Task instructions
Retype every record exactly. Skip the images.

Record extracts
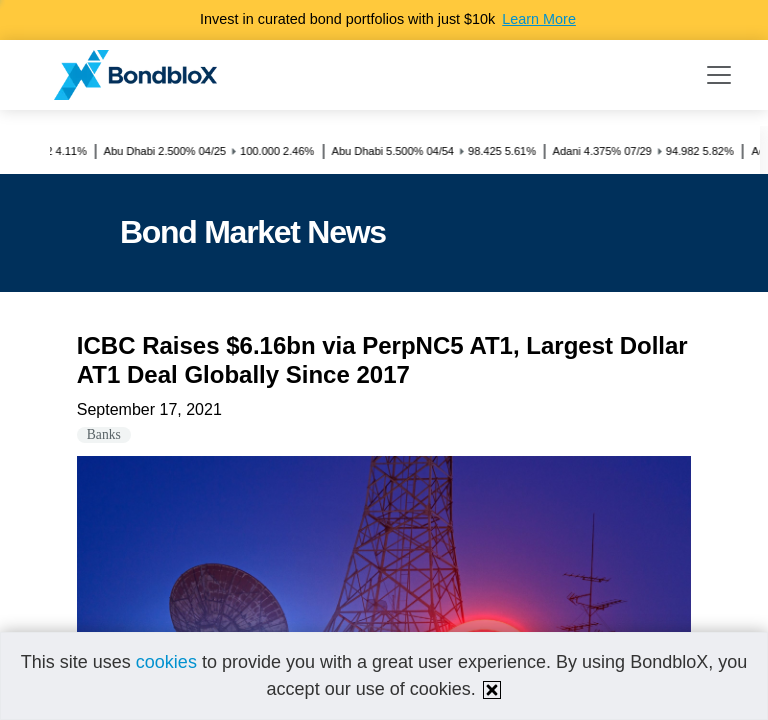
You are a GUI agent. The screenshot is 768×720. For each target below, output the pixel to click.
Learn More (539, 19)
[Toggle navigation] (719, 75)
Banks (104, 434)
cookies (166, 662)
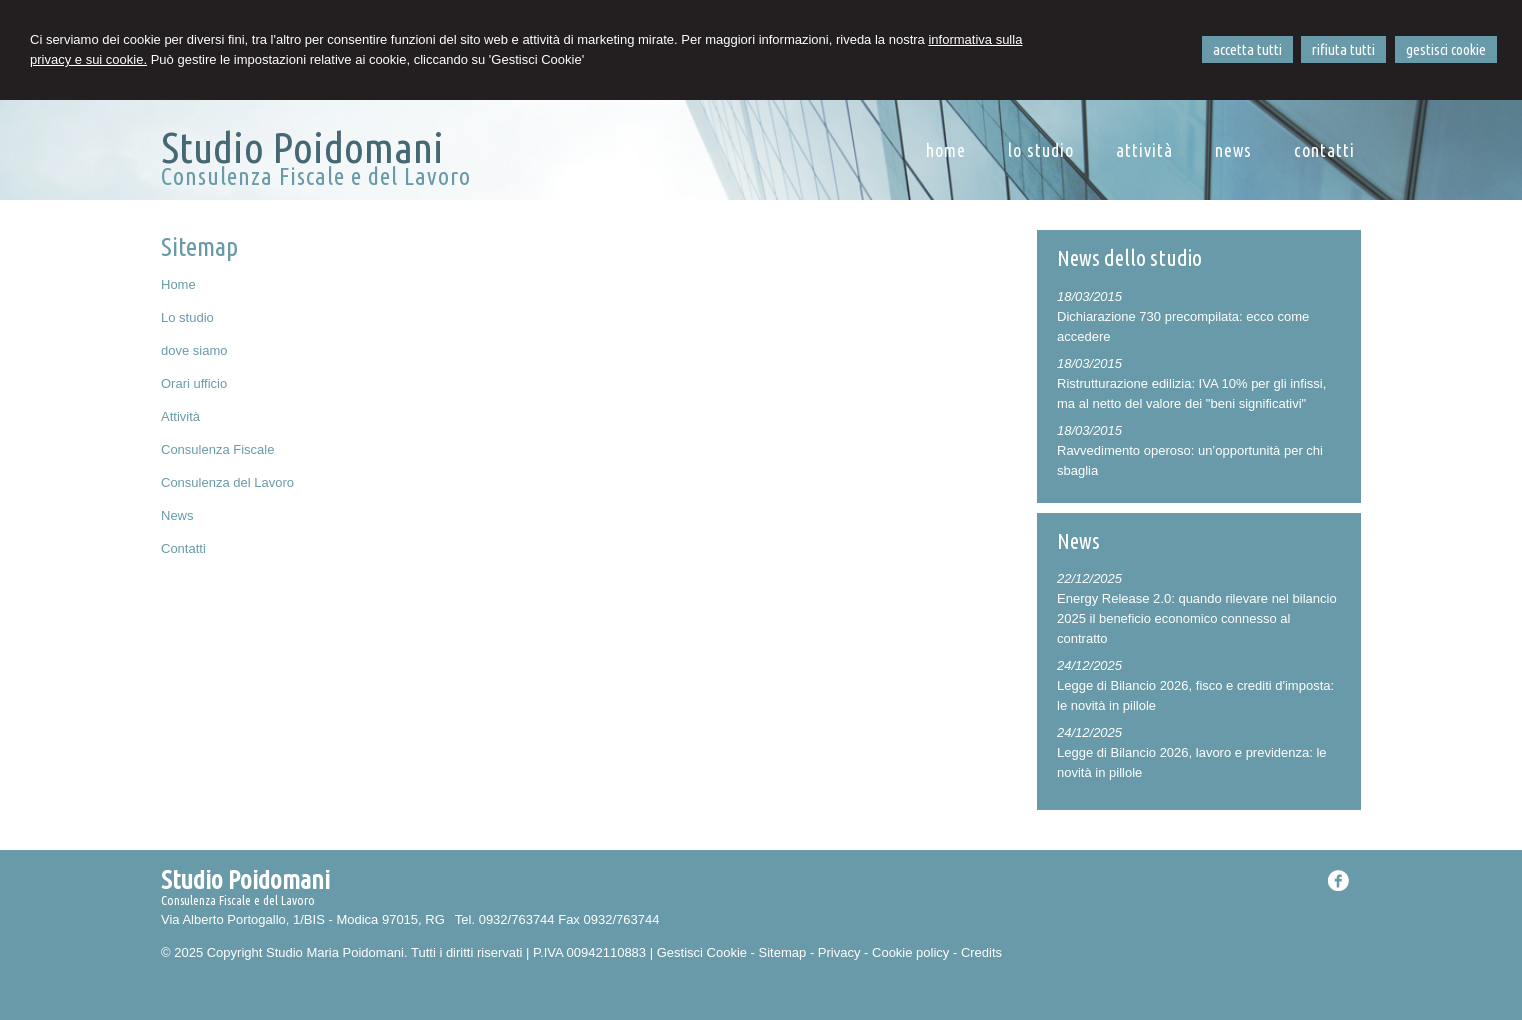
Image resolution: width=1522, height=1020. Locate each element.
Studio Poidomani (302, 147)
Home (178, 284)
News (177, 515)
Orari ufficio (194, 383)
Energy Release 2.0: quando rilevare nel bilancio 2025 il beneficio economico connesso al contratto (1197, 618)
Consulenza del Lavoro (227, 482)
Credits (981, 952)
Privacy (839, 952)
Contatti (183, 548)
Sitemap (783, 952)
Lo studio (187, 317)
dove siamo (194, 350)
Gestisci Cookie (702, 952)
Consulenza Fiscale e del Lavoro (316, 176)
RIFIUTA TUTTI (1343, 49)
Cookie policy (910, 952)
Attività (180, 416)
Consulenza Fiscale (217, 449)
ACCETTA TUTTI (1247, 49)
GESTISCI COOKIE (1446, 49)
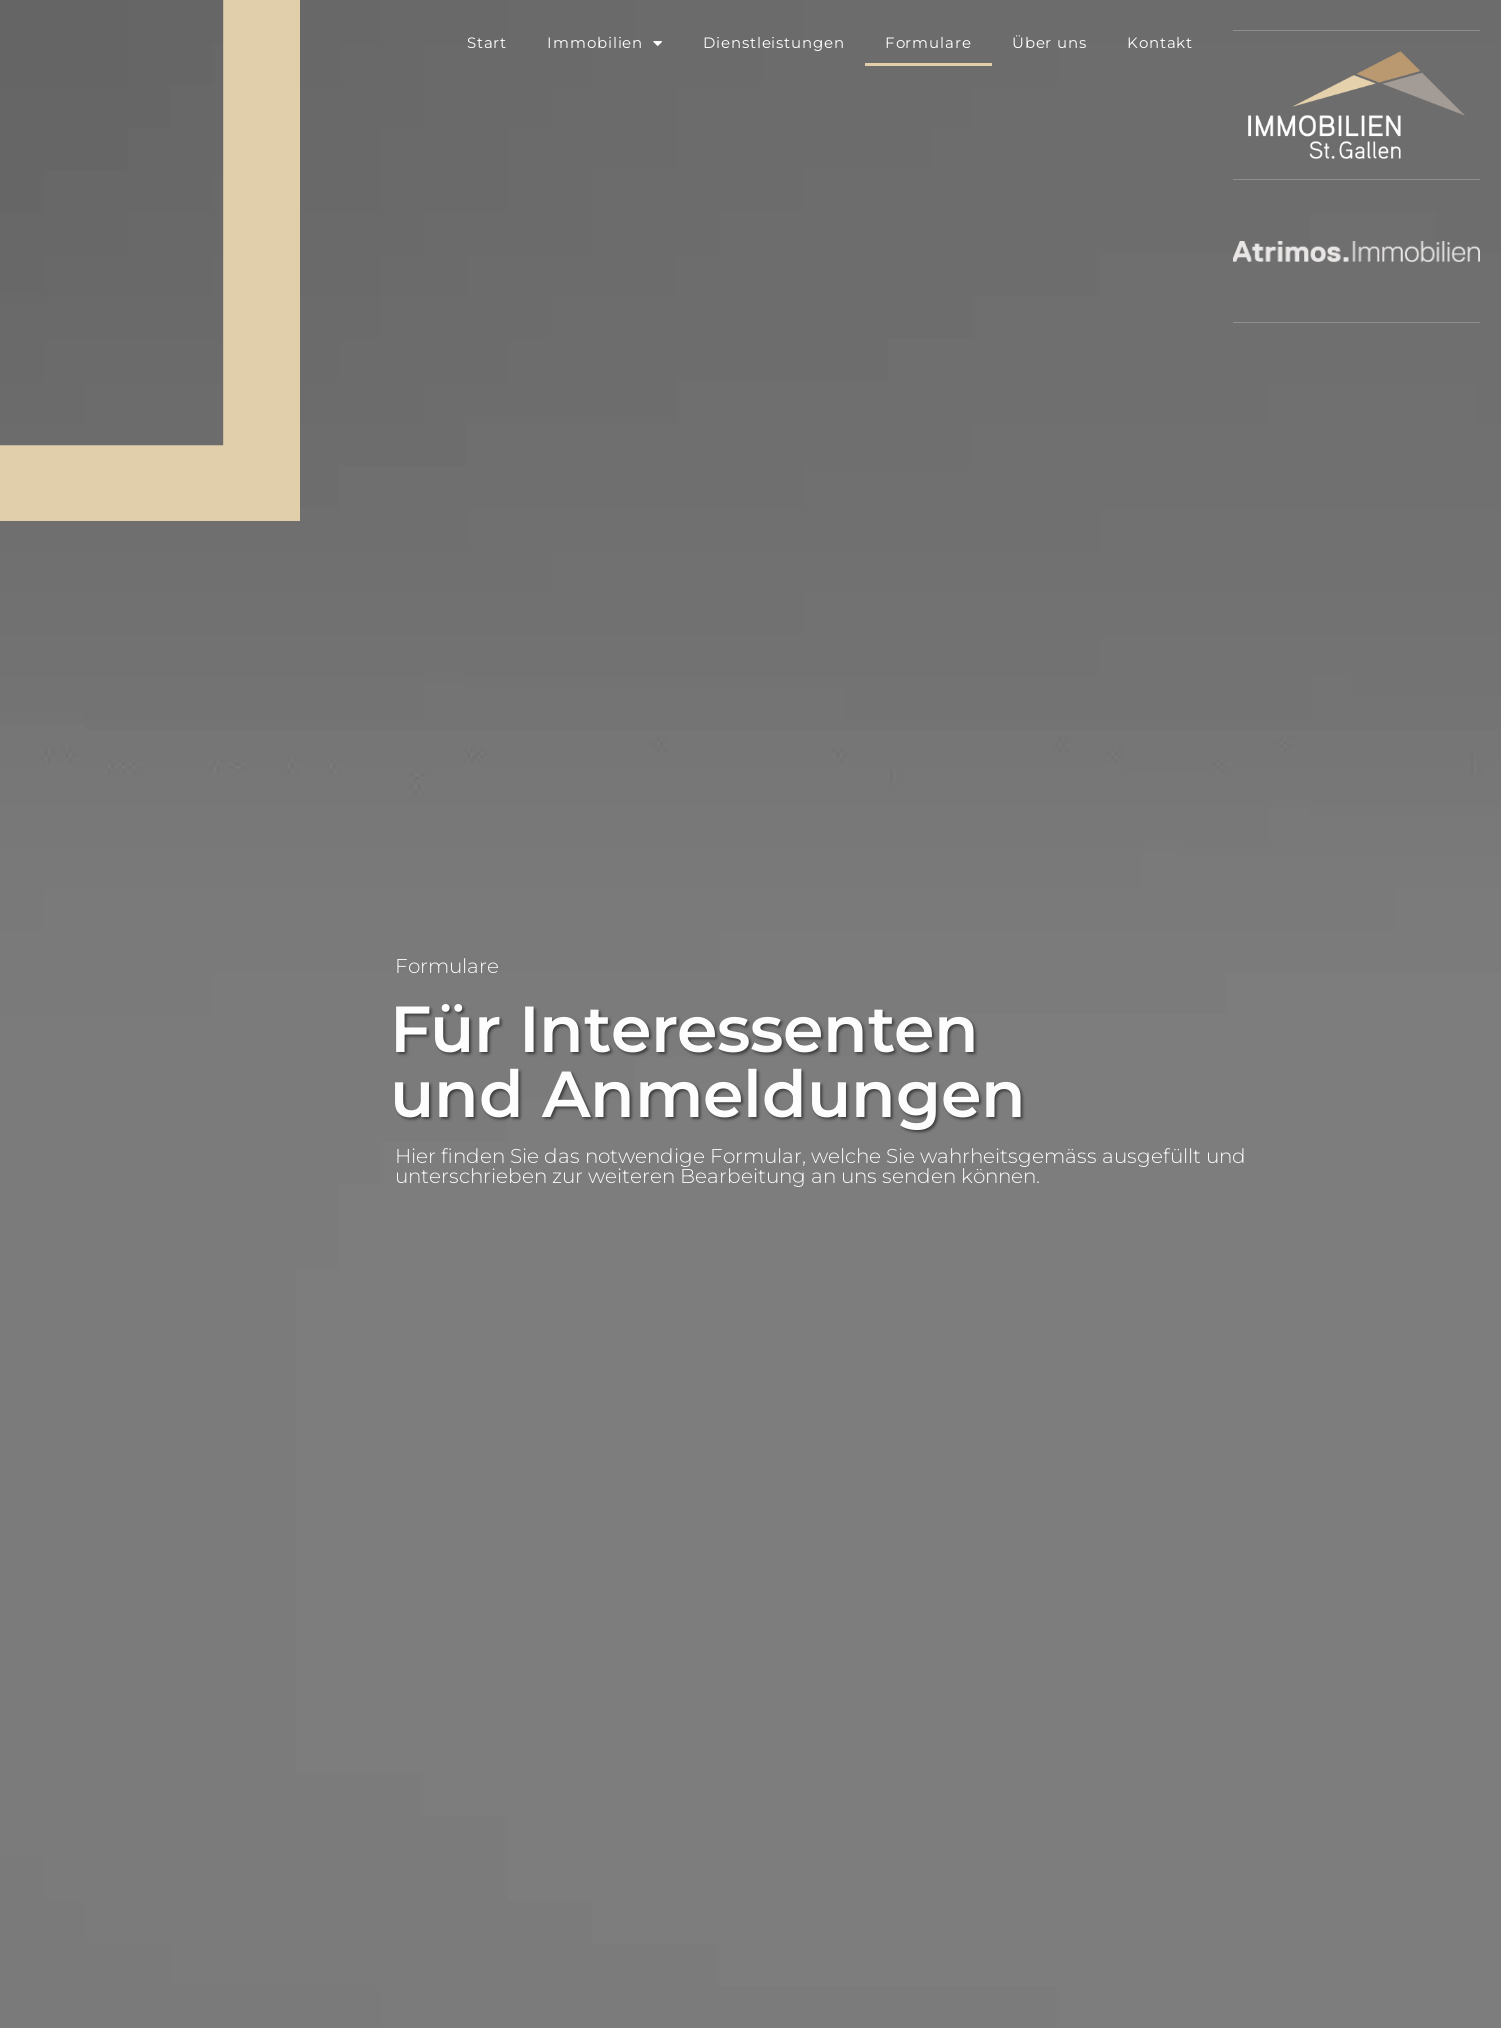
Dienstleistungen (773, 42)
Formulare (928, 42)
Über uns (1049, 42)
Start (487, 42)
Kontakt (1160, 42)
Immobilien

Output
You are a GUI agent. The screenshot is 768×720. For each target below, output the pixel to click.
Learn More (539, 19)
[Toggle navigation] (719, 75)
Banks (104, 434)
cookies (166, 662)
Image resolution: width=1522, height=1020. Locate each element.
Studio Poidomani (302, 147)
Home (178, 284)
News (177, 515)
Orari ufficio (194, 383)
Energy Release 2.0: quando rilevare nel bilancio 2025 il beneficio economico connesso al contratto (1197, 618)
Consulenza del Lavoro (227, 482)
Credits (981, 952)
Privacy (839, 952)
Contatti (183, 548)
Sitemap (783, 952)
Lo studio (187, 317)
dove siamo (194, 350)
Gestisci Cookie (702, 952)
Consulenza Fiscale e del Lavoro (316, 176)
RIFIUTA TUTTI (1343, 49)
Cookie policy (910, 952)
Attività (180, 416)
Consulenza Fiscale (217, 449)
ACCETTA TUTTI (1247, 49)
GESTISCI COOKIE (1446, 49)
Dienstleistungen (773, 42)
Formulare (928, 42)
Über uns (1049, 42)
Start (487, 42)
Kontakt (1160, 42)
Immobilien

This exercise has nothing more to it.